Begin at the line with "ΔΥΟ ΜΕΓΑΛΕΣ ΣΥΝΑΥΛΙΕΣ: 3" and output every line through the end of the records, exactly as given. Omit pictures.

◆ Data to examine
*** Begin section ***

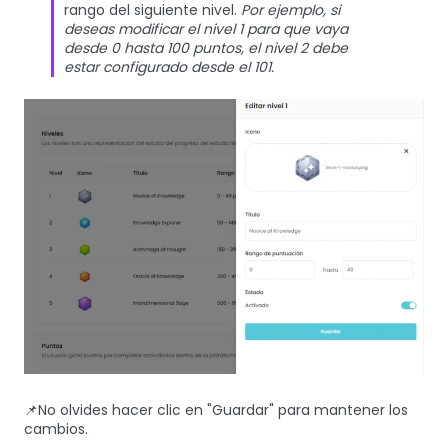
rango del siguiente nivel.
Por ejemplo, si
deseas modificar el nivel 1 para que vaya
desde 0 hasta 100 puntos, el nivel 2 debe
estar configurado desde el 101.
📌No olvides hacer clic en "Guardar" para mantener los
cambios.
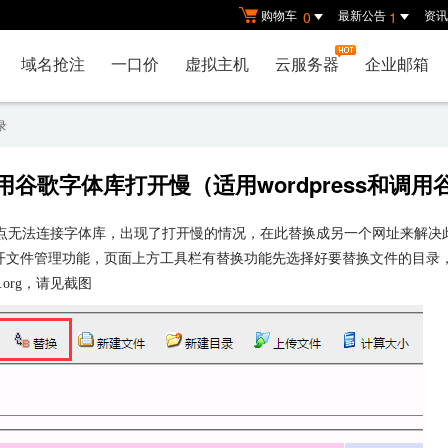
购物车
最新公告
资讯
0
1
域名抢注
一口价
虚拟主机
云服务器
企业邮箱
录
谷歌字体库打开慢（适用wordpress和调
内站点无法连接字体库，出现了打开慢的情况，在此替换成另一个网址来解决
开文件管理功能，页面上方工具栏有替换功能先选择好要替换文件的目录，
ekzu.org，请见截图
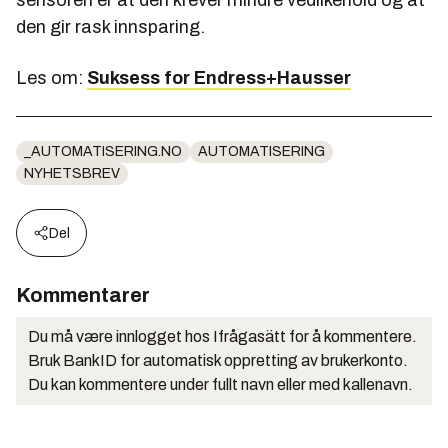
den gir rask innsparing.
Les om:
Suksess for Endress+Hausser
_AUTOMATISERING.NO
AUTOMATISERING
NYHETSBREV
Del
Kommentarer
Du må være innlogget hos Ifrågasätt for å kommentere.
Bruk BankID for automatisk oppretting av brukerkonto.
Du kan kommentere under fullt navn eller med kallenavn.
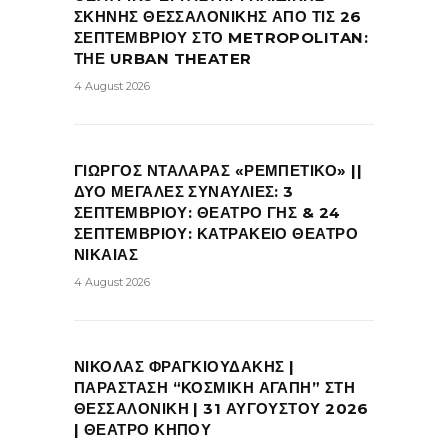
ΣΚΗΝΗΣ ΘΕΣΣΑΛΟΝΙΚΗΣ ΑΠΟ ΤΙΣ 26
ΣΕΠΤΕΜΒΡΙΟΥ ΣΤΟ METROPOLITAN:
ΤΗΕ URBAN THEATER
4 August 2026
ΓΙΩΡΓΟΣ ΝΤΑΛΑΡΑΣ «ΡΕΜΠΕΤΙΚΟ» ||
ΔΥΟ ΜΕΓΑΛΕΣ ΣΥΝΑΥΛΙΕΣ: 3
ΣΕΠΤΕΜΒΡΙΟΥ: ΘΕΑΤΡΟ ΓΗΣ & 24
ΣΕΠΤΕΜΒΡΙΟΥ: ΚΑΤΡΑΚΕΙΟ ΘΕΑΤΡΟ
ΝΙΚΑΙΑΣ
4 August 2026
ΝΙΚΟΛΑΣ ΦΡΑΓΚΙΟΥΔΑΚΗΣ |
ΠΑΡΑΣΤΑΣΗ “ΚΟΣΜΙΚΗ ΑΓΑΠΗ” ΣΤΗ
ΘΕΣΣΑΛΟΝΙΚΗ | 31 ΑΥΓΟΥΣΤΟΥ 2026
| ΘΕΑΤΡΟ ΚΗΠΟΥ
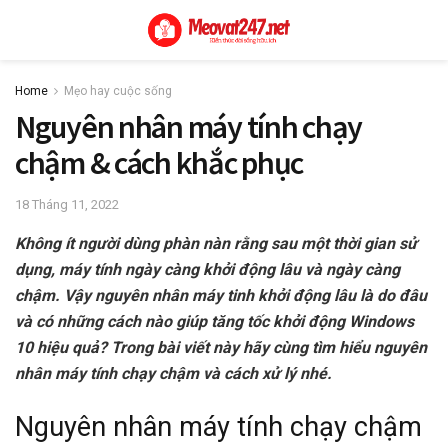
Home
Mẹo hay cuộc sống
Nguyên nhân máy tính chạy
chậm & cách khắc phục
18 Tháng 11, 2022
Không ít người dùng phàn nàn rằng sau một thời gian sử
dụng, máy tính ngày càng khởi động lâu và ngày càng
chậm. Vậy nguyên nhân máy tinh khởi động lâu là do đâu
và có những cách nào giúp tăng tốc khởi động Windows
10 hiệu quả? Trong bài viết này hãy cùng tìm hiểu
nguyên
nhân máy tính chạy chậm
và cách xử lý nhé.
Nguyên nhân máy tính chạy chậm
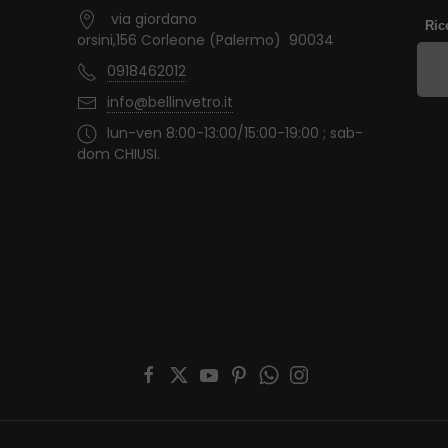
via giordano
Ric
orsini,156 Corleone (Palermo) 90034
0918462012
info@bellinvetro.it
lun-ven 8:00-13:00/15:00-19:00 ; sab-
dom CHIUSI.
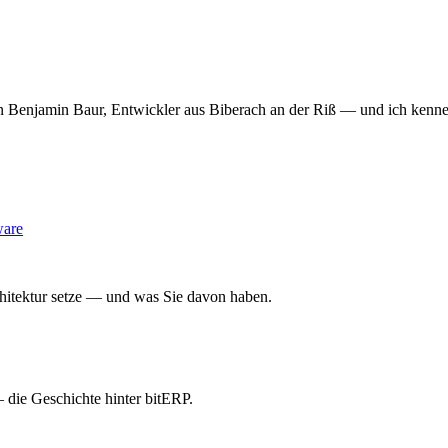
bin Benjamin Baur, Entwickler aus Biberach an der Riß — und ich kenne 
ware
chitektur setze — und was Sie davon haben.
die Geschichte hinter bitERP.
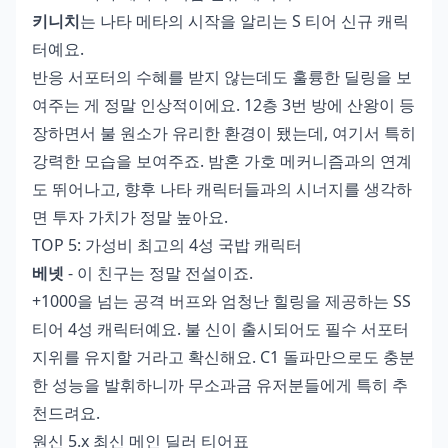
키니치
는 나타 메타의 시작을 알리는 S 티어 신규 캐릭
터예요.
반응 서포터의 수혜를 받지 않는데도 훌륭한 딜링을 보
여주는 게 정말 인상적이에요. 12층 3번 방에 산왕이 등
장하면서 불 원소가 유리한 환경이 됐는데, 여기서 특히
강력한 모습을 보여주죠. 밤혼 가호 메커니즘과의 연계
도 뛰어나고, 향후 나타 캐릭터들과의 시너지를 생각하
면 투자 가치가 정말 높아요.
TOP 5: 가성비 최고의 4성 국밥 캐릭터
베넷
- 이 친구는 정말 전설이죠.
+1000을 넘는 공격 버프와 엄청난 힐링을 제공하는 SS
티어 4성 캐릭터예요. 불 신이 출시되어도 필수 서포터
지위를 유지할 거라고 확신해요. C1 돌파만으로도 충분
한 성능을 발휘하니까 무소과금 유저분들에게 특히 추
천드려요.
원신 5.x 최신 메인 딜러 티어표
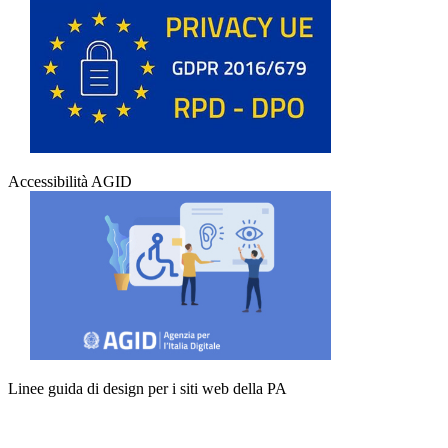
Accessibilità AGID
Linee guida di design per i siti web della PA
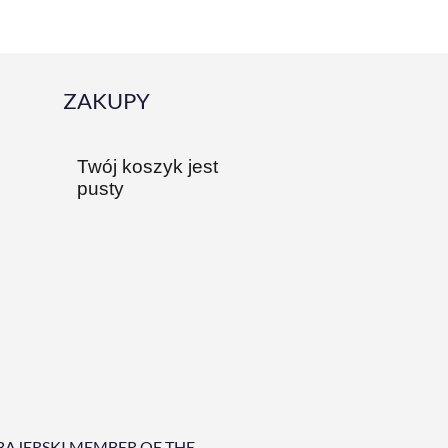
ZAKUPY
Twój koszyk jest
pusty
BAJERSKI MEMBER OF THE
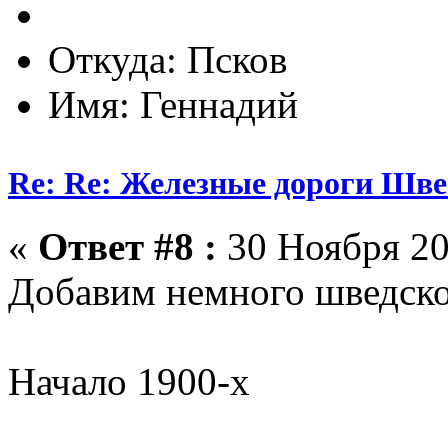
Откуда: Псков
Имя: Геннадий
Re: Re: Железные дороги Шв
«
Ответ #8 :
30 Ноября 20
Добавим немного шведской
Начало 1900-х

*** End section ***

◆ Exercise solution
ΔΥΟ ΜΕΓΑΛΕΣ ΣΥΝΑΥΛΙΕΣ: 3
ΣΕΠΤΕΜΒΡΙΟΥ: ΘΕΑΤΡΟ ΓΗΣ & 24
ΣΕΠΤΕΜΒΡΙΟΥ: ΚΑΤΡΑΚΕΙΟ ΘΕΑΤΡΟ
ΝΙΚΑΙΑΣ
4 August 2026
ΝΙΚΟΛΑΣ ΦΡΑΓΚΙΟΥΔΑΚΗΣ |
ΠΑΡΑΣΤΑΣΗ “ΚΟΣΜΙΚΗ ΑΓΑΠΗ” ΣΤΗ
ΘΕΣΣΑΛΟΝΙΚΗ | 31 ΑΥΓΟΥΣΤΟΥ 2026
| ΘΕΑΤΡΟ ΚΗΠΟΥ
Home
Mẹo hay cuộc sống
Nguyên nhân máy tính chạy
chậm & cách khắc phục
18 Tháng 11, 2022
Không ít người dùng phàn nàn rằng sau một thời gian sử
dụng, máy tính ngày càng khởi động lâu và ngày càng
chậm. Vậy nguyên nhân máy tinh khởi động lâu là do đâu
và có những cách nào giúp tăng tốc khởi động Windows
10 hiệu quả? Trong bài viết này hãy cùng tìm hiểu
nguyên
nhân máy tính chạy chậm
và cách xử lý nhé.
Nguyên nhân máy tính chạy chậm
via giordano
Ric
orsini,156 Corleone (Palermo) 90034
0918462012
info@bellinvetro.it
lun-ven 8:00-13:00/15:00-19:00 ; sab-
dom CHIUSI.
bin Benjamin Baur, Entwickler aus Biberach an der Riß — und ich kenne 
ware
chitektur setze — und was Sie davon haben.
die Geschichte hinter bitERP.
키니치
는 나타 메타의 시작을 알리는 S 티어 신규 캐릭
터예요.
반응 서포터의 수혜를 받지 않는데도 훌륭한 딜링을 보
여주는 게 정말 인상적이에요. 12층 3번 방에 산왕이 등
장하면서 불 원소가 유리한 환경이 됐는데, 여기서 특히
강력한 모습을 보여주죠. 밤혼 가호 메커니즘과의 연계
도 뛰어나고, 향후 나타 캐릭터들과의 시너지를 생각하
면 투자 가치가 정말 높아요.
TOP 5: 가성비 최고의 4성 국밥 캐릭터
베넷
- 이 친구는 정말 전설이죠.
+1000을 넘는 공격 버프와 엄청난 힐링을 제공하는 SS
티어 4성 캐릭터예요. 불 신이 출시되어도 필수 서포터
지위를 유지할 거라고 확신해요. C1 돌파만으로도 충분
한 성능을 발휘하니까 무소과금 유저분들에게 특히 추
천드려요.
원신 5.x 최신 메인 딜러 티어표
Accessibilità AGID
Linee guida di design per i siti web della PA
ZAKUPY
Twój koszyk jest
pusty
BAJERSKI MEMBER OF THE
Откуда: Псков
Имя: Геннадий
Re: Re: Железные дороги Шв
«
Ответ #8 :
30 Ноября 20
Добавим немного шведской
Начало 1900-х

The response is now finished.